**ASSIGNMENT:**
Make an exact copy of all the records, one that contains none of the pictures.

**DATASET ENTRIES:**

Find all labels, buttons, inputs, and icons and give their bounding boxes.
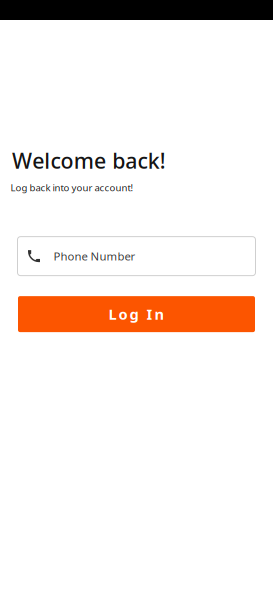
button[interactable]: Log In [18, 296, 255, 332]
staticText: Log back into your account! [10, 181, 134, 194]
staticText: Log In [108, 304, 164, 324]
staticText: Welcome back! [12, 146, 166, 175]
button[interactable]: Phone Number [17, 236, 256, 276]
staticText: Phone Number [54, 248, 136, 264]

**TASK OUTPUT:**
Find all labels, buttons, inputs, and icons and give their bounding boxes.
button[interactable]: Log In [18, 296, 255, 332]
staticText: Log back into your account! [10, 181, 134, 194]
staticText: Log In [108, 304, 164, 324]
staticText: Welcome back! [12, 146, 166, 175]
button[interactable]: Phone Number [17, 236, 256, 276]
staticText: Phone Number [54, 248, 136, 264]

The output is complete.